Well-intentioned folks like us haven’t helped by using economic arguments that point out the extraordinary contributions of immigrants — high levels of immigrant entrepreneurship, their predominance in high-skilled STEM careers, their hard work. Deifying immigrants as better than Americans can foster more resentment among Midwest voters who are struggling to find their own place in a new globalized economy.
The debate about immigration is increasingly polarized and dominated by more strident extremes, eliminating space for agreement. Yet the majority of public opinion (about two-thirds of the public) is at neither extreme. Researchers at More in Common have published widely on this in their Hidden Tribes and Perception Gap reports identifying an “Exhausted Majority” on issues like immigration. To make progress, Democrats must tackle the immigration issue in ways that reach some meaningful segment of white and African-American voters and immigrant skeptics, while firmly pushing against the gravitational pull of white nationalism. There are no shortcuts around the hard work of listening to members of the public and reaching the Exhausted Majority, particularly in places that matter like Michigan.
We must offer a narrative that affords optimism and builds shared hope for a brighter future. A message about realizing the American Dream for everyone. A dream that is not limited to immigrants, but a promise made to all American families. And making it very clear that immigrants aren’t “special people” who will receive special treatment—they have to play by the rules like everyone else.

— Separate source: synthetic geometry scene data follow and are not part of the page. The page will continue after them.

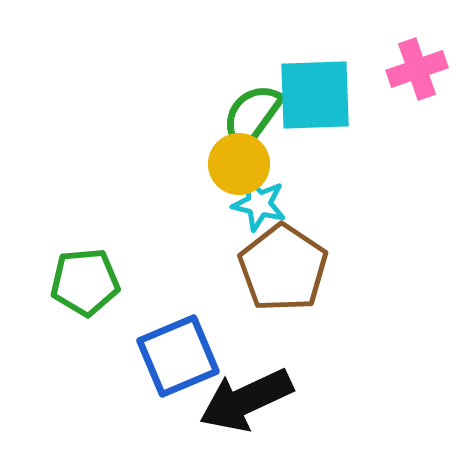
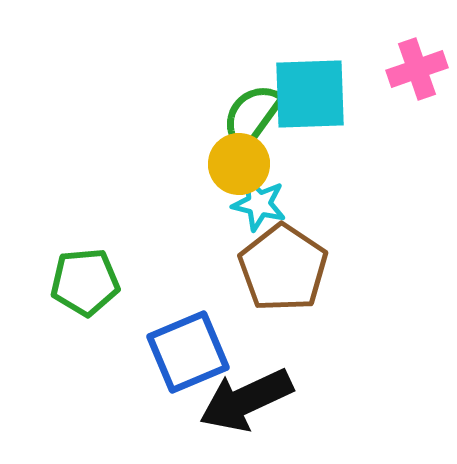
cyan square: moved 5 px left, 1 px up
blue square: moved 10 px right, 4 px up
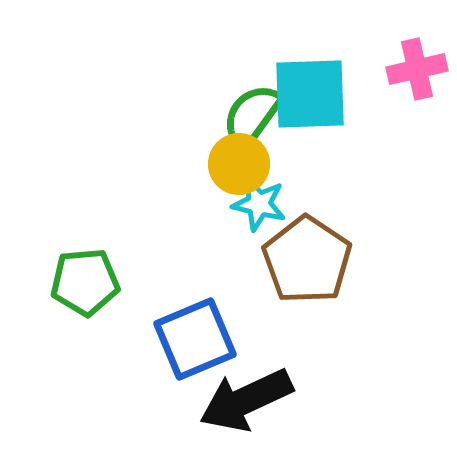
pink cross: rotated 6 degrees clockwise
brown pentagon: moved 24 px right, 8 px up
blue square: moved 7 px right, 13 px up
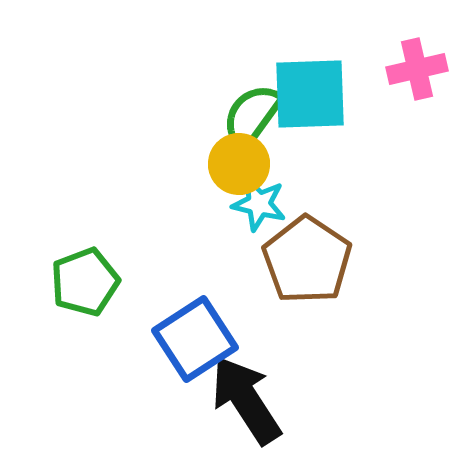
green pentagon: rotated 16 degrees counterclockwise
blue square: rotated 10 degrees counterclockwise
black arrow: rotated 82 degrees clockwise
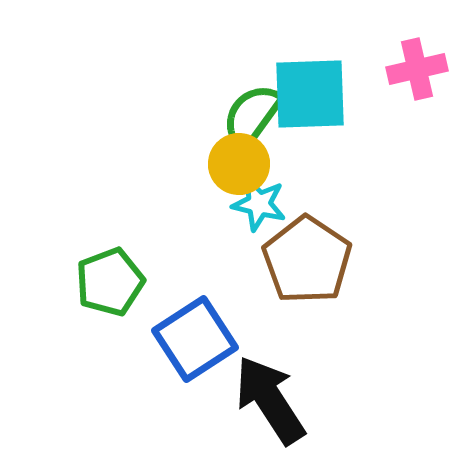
green pentagon: moved 25 px right
black arrow: moved 24 px right
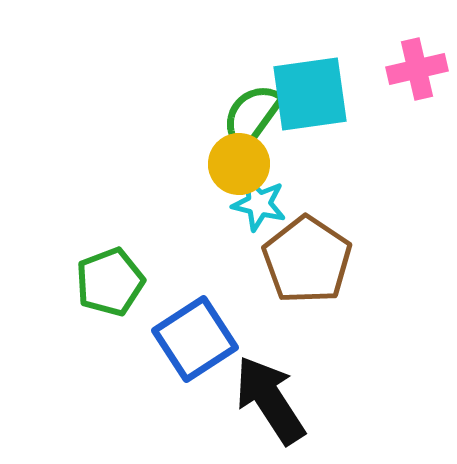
cyan square: rotated 6 degrees counterclockwise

Leaders need to communicate that not only do immigrants want to be American and want to live out American ideals (hard work, opportunity, freedom), but America is stronger and more vibrant when our state and local communities work to build inclusion—forming a narrative about us rather than about them.
Nothing fuels resentment more than feeling like someone else is getting a “handout” or a pass. Democrats need to reassure the American public that they want a modern immigration system that is both generous and secure, fair and orderly. That we will have secure borders.
Finally Democrats need turn down the volume on the immigration issue, despite our outrage. Immigration and immigrants are not the looming menace to our country and way of life; nor are they the defining moral and economic good of America. In times of growing complexity in life and economic change, authoritarians rise by offering a return to simplicity, “sameness” and order. Leaders must help voters place the issue of immigrants and immigration in a similarly simple and orderly context, one of many important, but complicated issues.
We have seen what lies at the end of President Trump’s leadership path on immigration. America at this hour desperately needs an alternative voice –a voice that speaks to the majority of Americans – creating a realistic vision for a stronger, more bonded, more resilient and more unified country. Michigan will be the stronger if such a voice emerges.